___ Supplied data ___

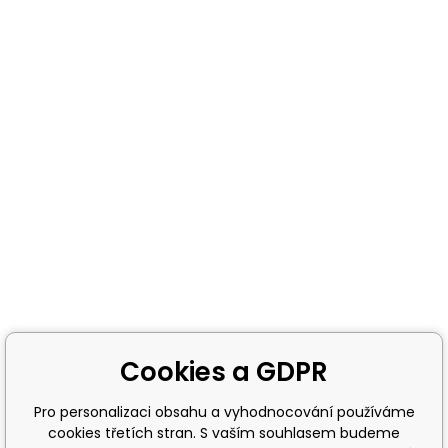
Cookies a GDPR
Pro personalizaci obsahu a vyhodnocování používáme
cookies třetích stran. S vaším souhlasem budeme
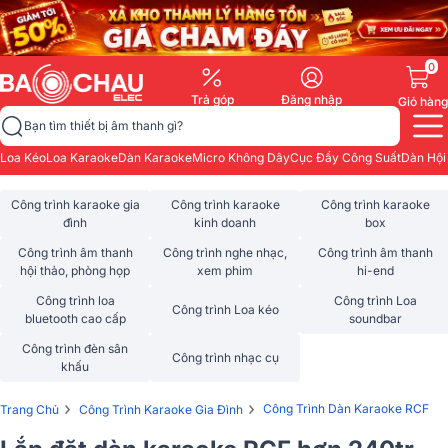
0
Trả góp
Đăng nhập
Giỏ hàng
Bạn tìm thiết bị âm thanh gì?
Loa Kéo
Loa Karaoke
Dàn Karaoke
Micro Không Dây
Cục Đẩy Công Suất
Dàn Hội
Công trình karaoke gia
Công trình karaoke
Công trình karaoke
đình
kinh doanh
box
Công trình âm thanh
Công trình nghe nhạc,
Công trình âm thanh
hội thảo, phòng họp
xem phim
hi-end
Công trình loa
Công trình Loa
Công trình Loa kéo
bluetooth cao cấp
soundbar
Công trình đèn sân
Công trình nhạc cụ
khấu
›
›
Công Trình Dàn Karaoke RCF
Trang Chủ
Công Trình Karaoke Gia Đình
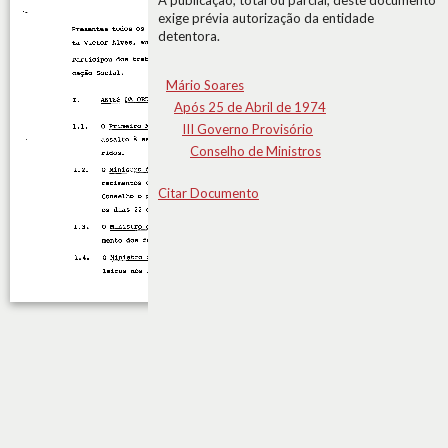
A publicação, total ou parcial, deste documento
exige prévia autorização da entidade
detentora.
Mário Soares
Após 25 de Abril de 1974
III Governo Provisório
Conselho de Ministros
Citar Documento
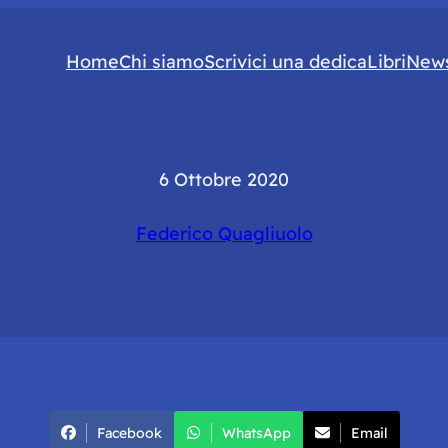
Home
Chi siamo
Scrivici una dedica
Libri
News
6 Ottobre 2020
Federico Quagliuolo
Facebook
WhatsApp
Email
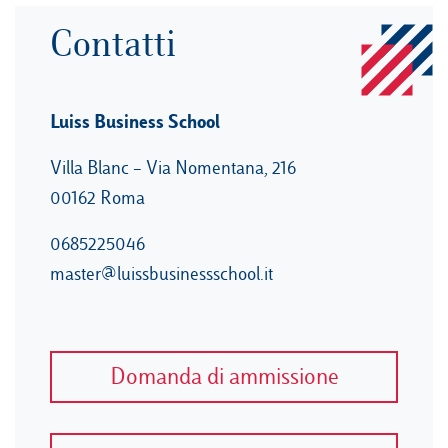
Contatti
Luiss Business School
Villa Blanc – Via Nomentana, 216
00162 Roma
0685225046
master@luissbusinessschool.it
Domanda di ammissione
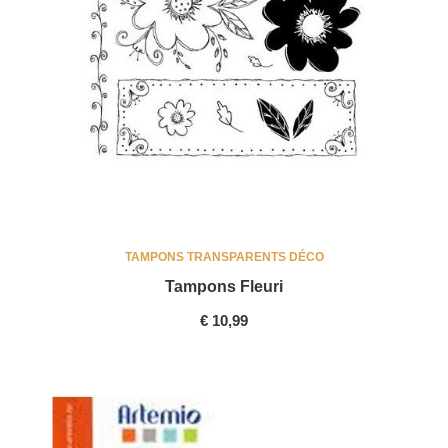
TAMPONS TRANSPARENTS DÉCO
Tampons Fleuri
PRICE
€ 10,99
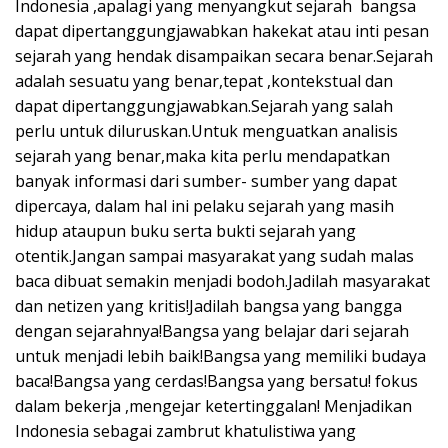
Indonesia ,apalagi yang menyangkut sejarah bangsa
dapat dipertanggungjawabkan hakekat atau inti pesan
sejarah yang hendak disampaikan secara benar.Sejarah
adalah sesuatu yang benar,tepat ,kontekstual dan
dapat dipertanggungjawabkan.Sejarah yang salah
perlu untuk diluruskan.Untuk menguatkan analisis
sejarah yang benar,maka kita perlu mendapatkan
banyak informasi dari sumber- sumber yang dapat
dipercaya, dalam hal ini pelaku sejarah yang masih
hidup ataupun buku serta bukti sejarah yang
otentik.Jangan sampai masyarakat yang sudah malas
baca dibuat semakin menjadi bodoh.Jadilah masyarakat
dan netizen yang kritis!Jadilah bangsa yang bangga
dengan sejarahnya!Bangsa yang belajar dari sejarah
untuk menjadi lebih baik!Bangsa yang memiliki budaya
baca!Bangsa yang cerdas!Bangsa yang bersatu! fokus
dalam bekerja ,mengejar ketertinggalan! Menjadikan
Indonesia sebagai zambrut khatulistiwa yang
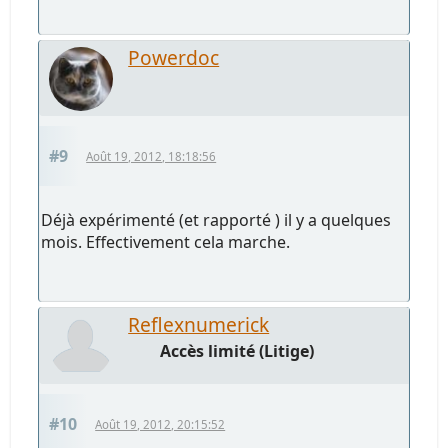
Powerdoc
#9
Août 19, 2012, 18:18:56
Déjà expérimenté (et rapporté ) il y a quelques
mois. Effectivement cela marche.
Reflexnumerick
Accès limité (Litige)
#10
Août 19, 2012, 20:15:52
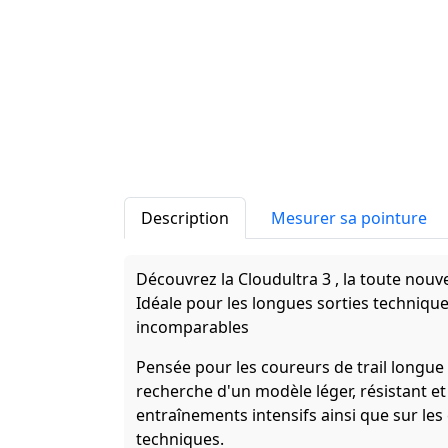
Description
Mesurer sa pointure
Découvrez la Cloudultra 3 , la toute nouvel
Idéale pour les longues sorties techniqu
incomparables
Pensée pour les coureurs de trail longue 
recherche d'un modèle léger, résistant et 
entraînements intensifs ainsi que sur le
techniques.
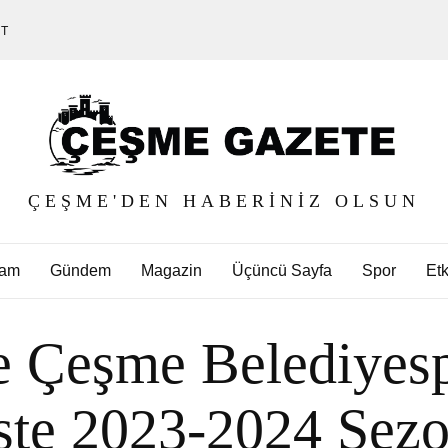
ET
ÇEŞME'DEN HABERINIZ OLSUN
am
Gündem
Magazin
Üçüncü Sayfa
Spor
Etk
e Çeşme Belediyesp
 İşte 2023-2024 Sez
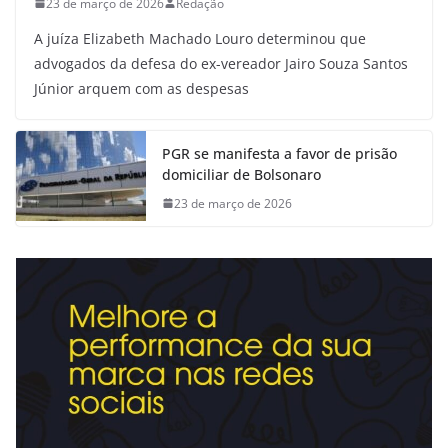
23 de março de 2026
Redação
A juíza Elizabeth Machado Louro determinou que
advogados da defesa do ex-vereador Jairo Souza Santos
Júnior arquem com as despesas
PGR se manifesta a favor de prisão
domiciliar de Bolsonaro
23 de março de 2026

___
___ Supplied data ___

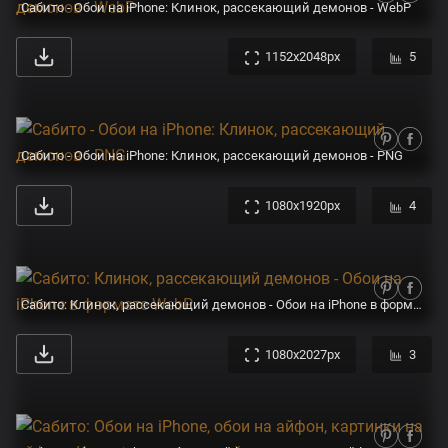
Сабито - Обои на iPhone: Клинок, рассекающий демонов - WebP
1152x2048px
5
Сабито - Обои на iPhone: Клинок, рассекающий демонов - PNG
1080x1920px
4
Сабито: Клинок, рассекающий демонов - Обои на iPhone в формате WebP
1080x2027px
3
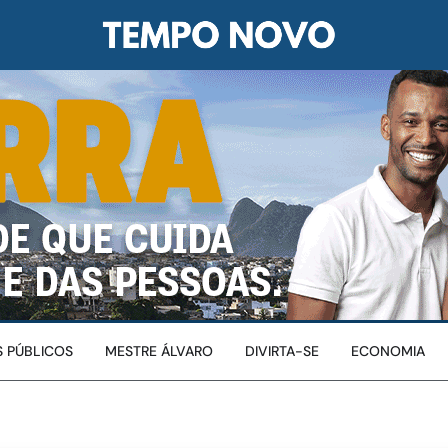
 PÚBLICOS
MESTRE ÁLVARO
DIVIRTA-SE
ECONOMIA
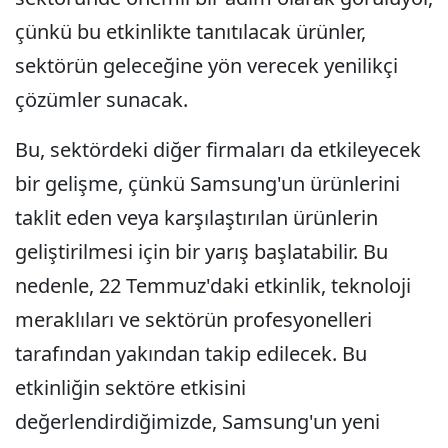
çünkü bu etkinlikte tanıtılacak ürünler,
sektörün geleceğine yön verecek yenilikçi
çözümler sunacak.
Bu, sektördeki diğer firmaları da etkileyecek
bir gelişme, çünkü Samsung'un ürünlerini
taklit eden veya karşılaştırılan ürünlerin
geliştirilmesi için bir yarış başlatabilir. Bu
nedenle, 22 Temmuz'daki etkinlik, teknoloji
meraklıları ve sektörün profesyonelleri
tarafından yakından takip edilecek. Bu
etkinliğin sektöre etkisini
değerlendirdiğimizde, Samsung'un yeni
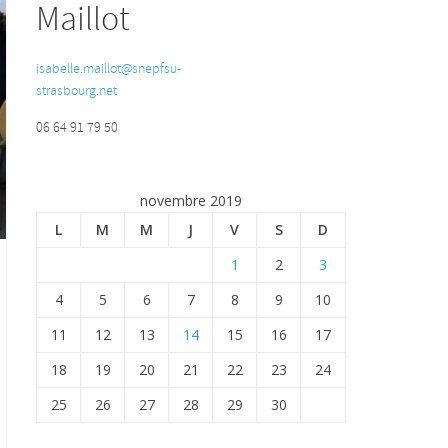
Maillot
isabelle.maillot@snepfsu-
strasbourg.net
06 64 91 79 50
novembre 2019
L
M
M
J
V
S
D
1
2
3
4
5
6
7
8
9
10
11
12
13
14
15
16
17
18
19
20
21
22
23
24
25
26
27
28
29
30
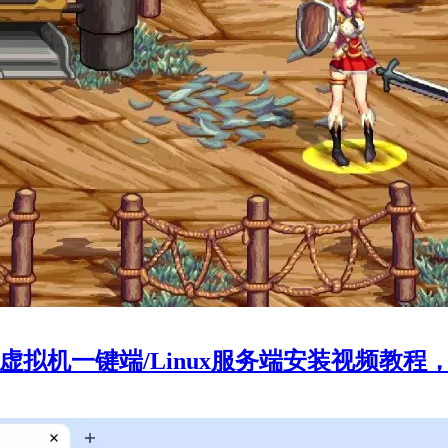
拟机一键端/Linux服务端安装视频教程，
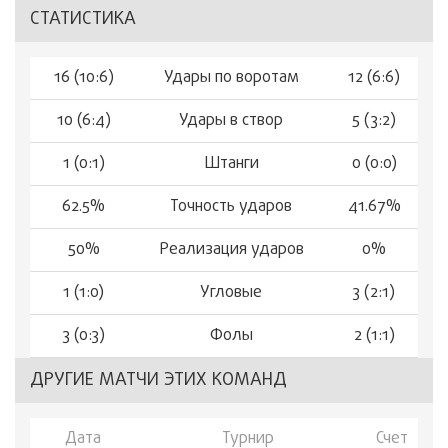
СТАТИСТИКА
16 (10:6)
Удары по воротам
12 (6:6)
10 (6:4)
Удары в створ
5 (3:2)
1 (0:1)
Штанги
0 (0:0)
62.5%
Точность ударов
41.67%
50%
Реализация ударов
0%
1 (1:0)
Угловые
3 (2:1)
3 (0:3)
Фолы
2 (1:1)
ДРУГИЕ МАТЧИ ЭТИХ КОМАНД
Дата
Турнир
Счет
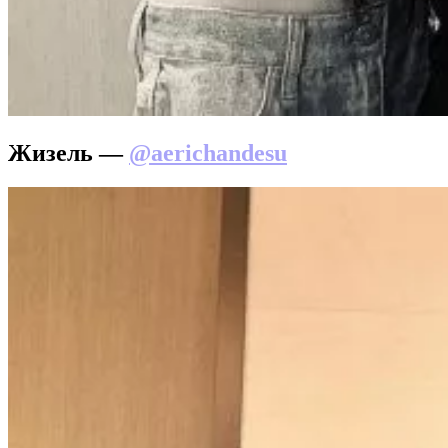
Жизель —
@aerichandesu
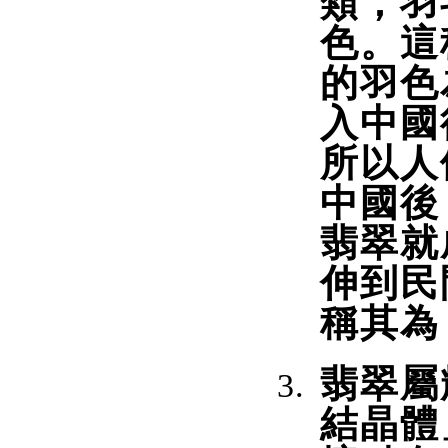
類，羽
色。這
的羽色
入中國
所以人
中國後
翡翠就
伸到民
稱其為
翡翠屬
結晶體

___

Look through the listing above for the line with "Cookies a GDPR" and the line with "Pensée pour les coureurs de trail longue". Write out exactly those lines and everything between, leaving out pictures.

§ **Your response**
Cookies a GDPR
Pro personalizaci obsahu a vyhodnocování používáme
cookies třetích stran. S vaším souhlasem budeme
0
Trả góp
Đăng nhập
Giỏ hàng
Bạn tìm thiết bị âm thanh gì?
Loa Kéo
Loa Karaoke
Dàn Karaoke
Micro Không Dây
Cục Đẩy Công Suất
Dàn Hội
Công trình karaoke gia
Công trình karaoke
Công trình karaoke
đình
kinh doanh
box
Công trình âm thanh
Công trình nghe nhạc,
Công trình âm thanh
hội thảo, phòng họp
xem phim
hi-end
Công trình loa
Công trình Loa
Công trình Loa kéo
bluetooth cao cấp
soundbar
Công trình đèn sân
Công trình nhạc cụ
khấu
›
›
Công Trình Dàn Karaoke RCF
Trang Chủ
Công Trình Karaoke Gia Đình
A publicação, total ou parcial, deste documento
exige prévia autorização da entidade
detentora.
Mário Soares
Após 25 de Abril de 1974
III Governo Provisório
Conselho de Ministros
Citar Documento
Home
Chi siamo
Scrivici una dedica
Libri
News
6 Ottobre 2020
Federico Quagliuolo
Facebook
WhatsApp
Email
Contatti
Luiss Business School
Villa Blanc – Via Nomentana, 216
00162 Roma
0685225046
master@luissbusinessschool.it
Domanda di ammissione
TAMPONS TRANSPARENTS DÉCO
Tampons Fleuri
PRICE
€ 10,99
Indonesia ,apalagi yang menyangkut sejarah bangsa
dapat dipertanggungjawabkan hakekat atau inti pesan
sejarah yang hendak disampaikan secara benar.Sejarah
adalah sesuatu yang benar,tepat ,kontekstual dan
dapat dipertanggungjawabkan.Sejarah yang salah
perlu untuk diluruskan.Untuk menguatkan analisis
sejarah yang benar,maka kita perlu mendapatkan
banyak informasi dari sumber- sumber yang dapat
dipercaya, dalam hal ini pelaku sejarah yang masih
hidup ataupun buku serta bukti sejarah yang
otentik.Jangan sampai masyarakat yang sudah malas
baca dibuat semakin menjadi bodoh.Jadilah masyarakat
dan netizen yang kritis!Jadilah bangsa yang bangga
dengan sejarahnya!Bangsa yang belajar dari sejarah
untuk menjadi lebih baik!Bangsa yang memiliki budaya
baca!Bangsa yang cerdas!Bangsa yang bersatu! fokus
dalam bekerja ,mengejar ketertinggalan! Menjadikan
Indonesia sebagai zambrut khatulistiwa yang
Powerdoc
#9
Août 19, 2012, 18:18:56
Déjà expérimenté (et rapporté ) il y a quelques
mois. Effectivement cela marche.
Reflexnumerick
Accès limité (Litige)
#10
Août 19, 2012, 20:15:52
Description
Mesurer sa pointure
Découvrez la Cloudultra 3 , la toute nouvel
Idéale pour les longues sorties techniqu
incomparables
Pensée pour les coureurs de trail longue 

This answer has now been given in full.